NHPR’s Pulitzer honoree is The 13th Step, a reporting project and podcast about a culture of sexual misconduct and abuse of power in the addiction treatment industry. The Pulitzer Prize board recognized the NHPR team “for their gripping and extensively reported investigation of corruption and sexual abuse within the lucrative recovery industry that sought accountability despite legal pressure.”

The Pulitzer for audio journalism went to the Invisible Institute and USG Audio for the podcast You Didn’t See Nothin. Along with The 13th Step, the other finalist was NBC News.

Recognition by the Pulitzers capped a string of honors for The 13th Step and its production team. The project earned a duPont-Columbia Award and a national Edward R. Murrow Award. Lauren Chooljian, the host and lead reporter of The 13th Step, won a First Amendment Award, presented by the Radio Television Digital News Association, and the Best Reporting award in the Podcast Academy’s Ambies competition.

Chooljian is a senior reporter/producer on NHPR’s Document team, which produced The 13th Step and other revealing long-form audio reporting projects, including Bear Brook Season Two: A True Crime Story.

Chooljian was cited by the Pulitzer board, along with Alison MacAdam, lead editor of the project; Jason Moon, senior reporter/producer; Dan Barrick, NHPR’s news director; and Katie Colaneri, NHPR’s senior editor of podcasts.

“We’re very grateful to be recognized by the Pulitzer jurors, and gratified to see this reporting have an impact – both here in New Hampshire and nationally,” Barrick said.

The 13th Step chronicles allegations of sexual abuse by the founder of New Hampshire’s largest addiction treatment center. Chooljian’s initial reporting for the project was followed by multiple acts of vandalism at the homes of NHPR journalists involved in that reporting and the homes of their families. Following investigations by the FBI and state and local authorities, a federal grand jury indicted four men for their roles in an alleged campaign of intimidation against NHPR journalists. Two have pleaded guilty to felony charges. A civil lawsuit brought against NHPR, its journalists, and some of their sources by Eric Spofford, a central subject of the reporting, was dismissed by a Rockingham County Superior Court judge earlier this year.

The project received support from The Fund for Investigative Journalism. Attorney Sigmund Schutz of the Preti Flaherty law firm was a core member of the team.

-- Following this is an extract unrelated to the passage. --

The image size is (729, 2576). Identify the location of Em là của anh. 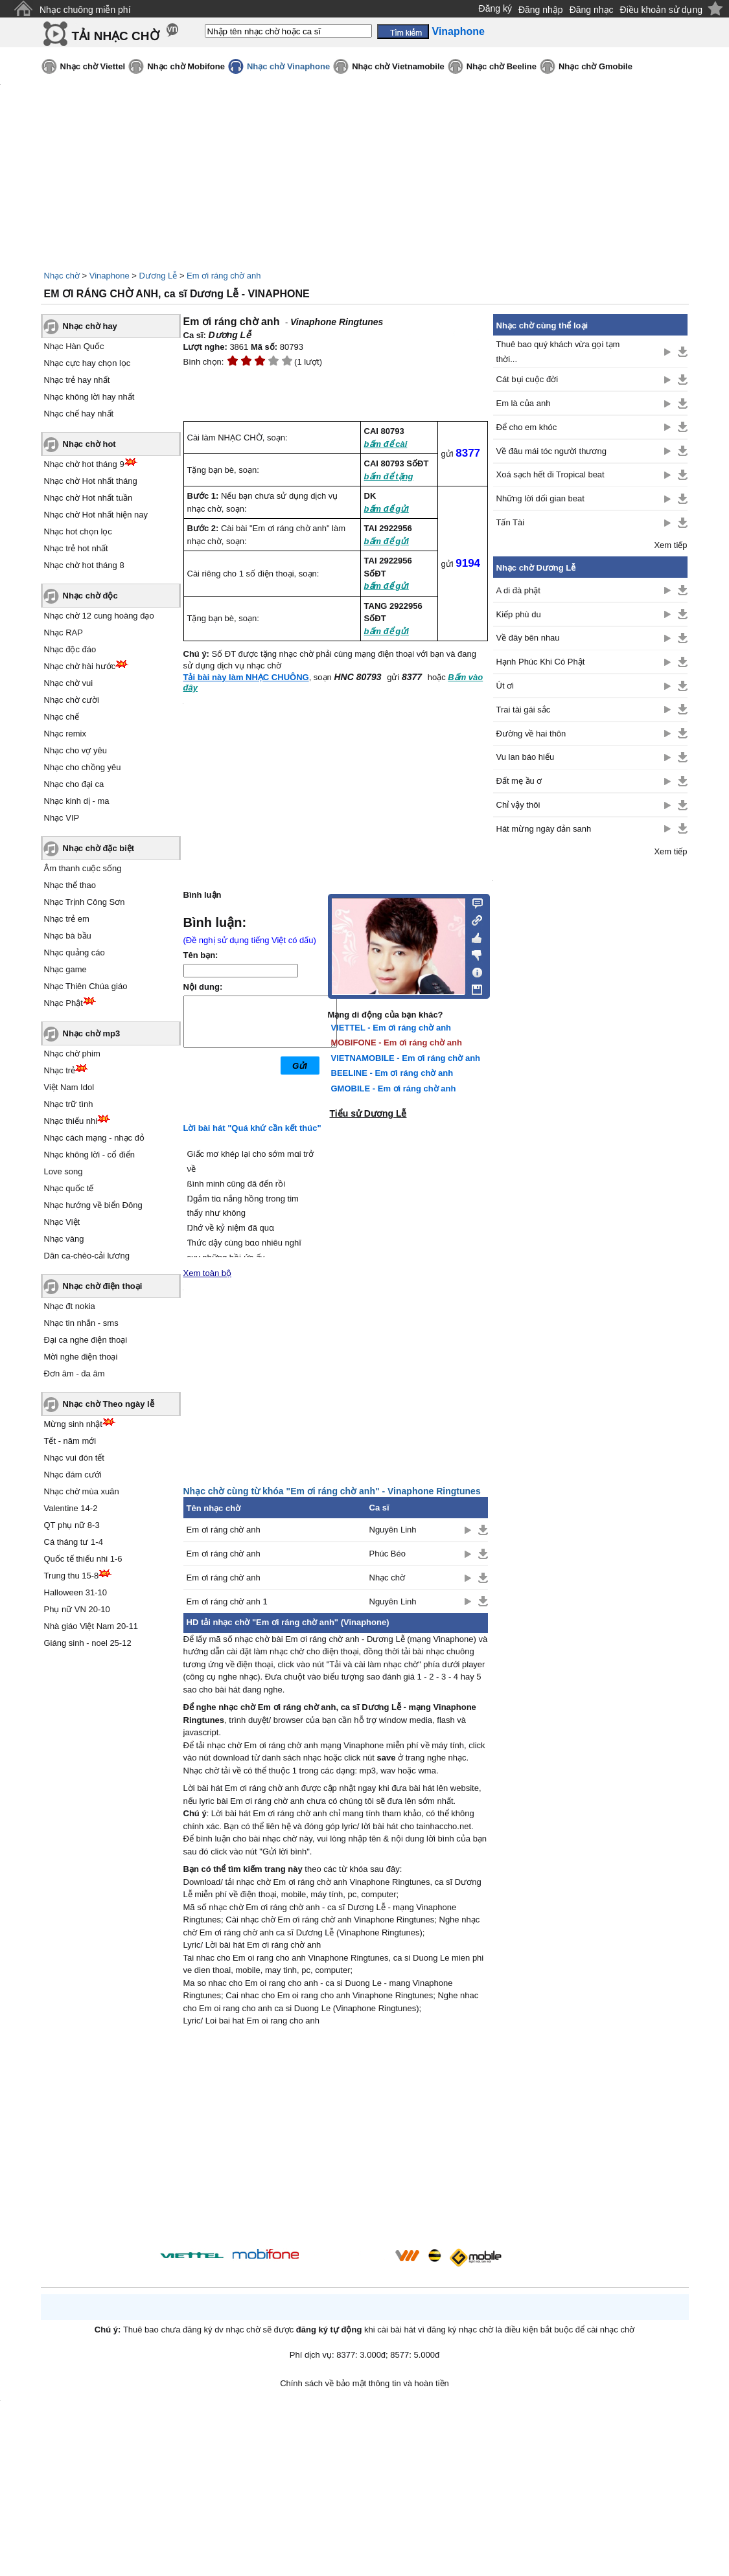 (523, 403). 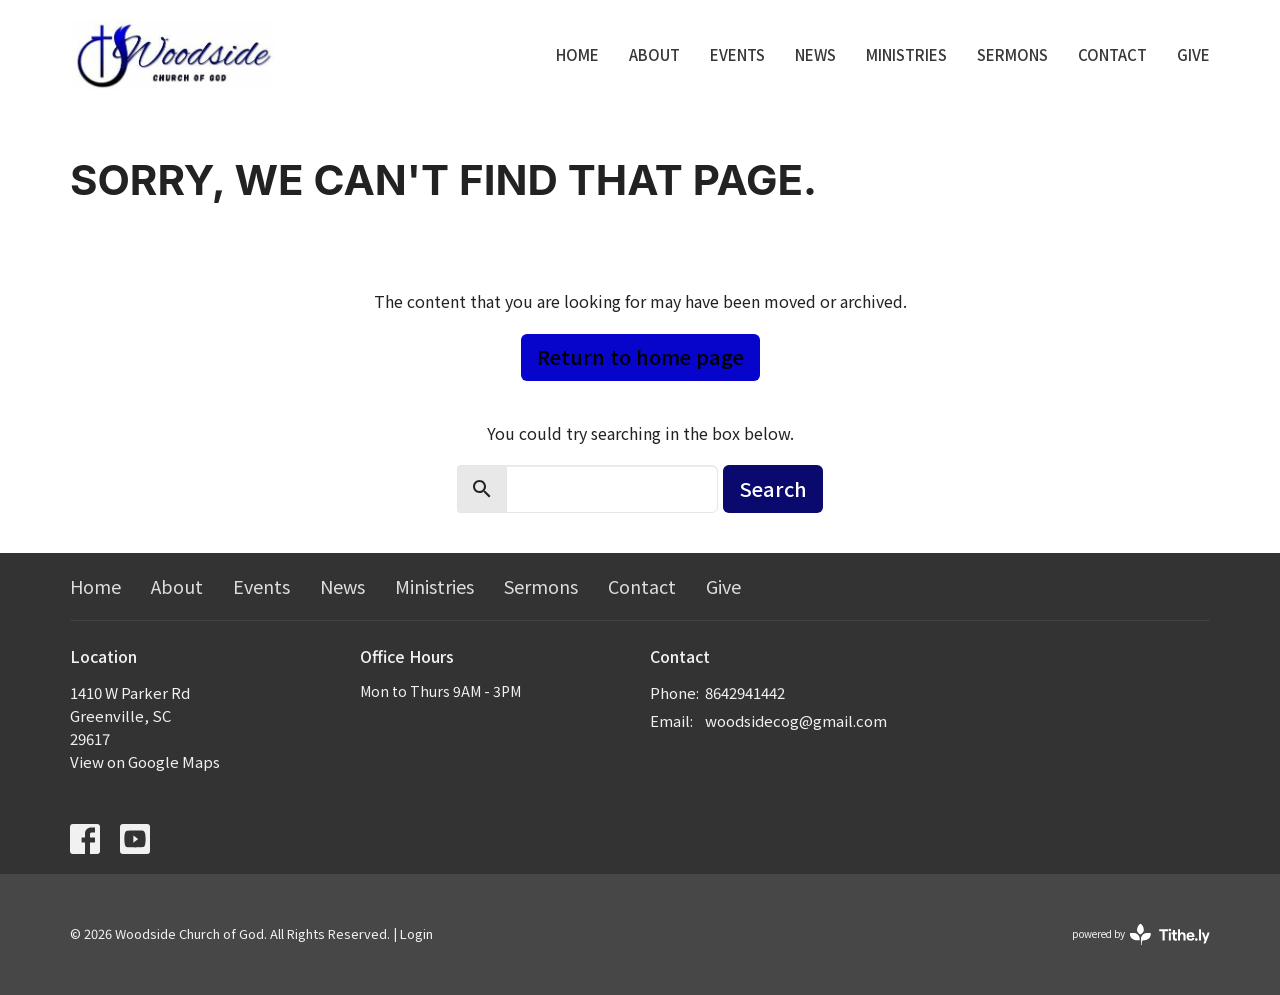  Describe the element at coordinates (1012, 54) in the screenshot. I see `Sermons` at that location.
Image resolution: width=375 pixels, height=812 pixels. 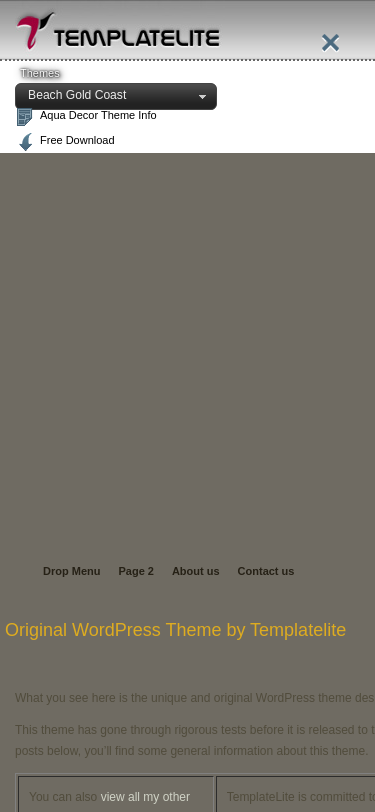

“Projects like The 13th Step demonstrate NHPR’s commitment to public service journalism about New Hampshire’s biggest issues, even in the face of the threats, violence, and litigation,” said Jim Schachter, NHPR’s president and chief executive officer. “Amid skepticism about the news media’s commitment to independent, fair-minded journalism, the scrupulous reporting and editing that went into The 13th Step over more than two years demonstrates how journalists can earn trust while serving the public interest.”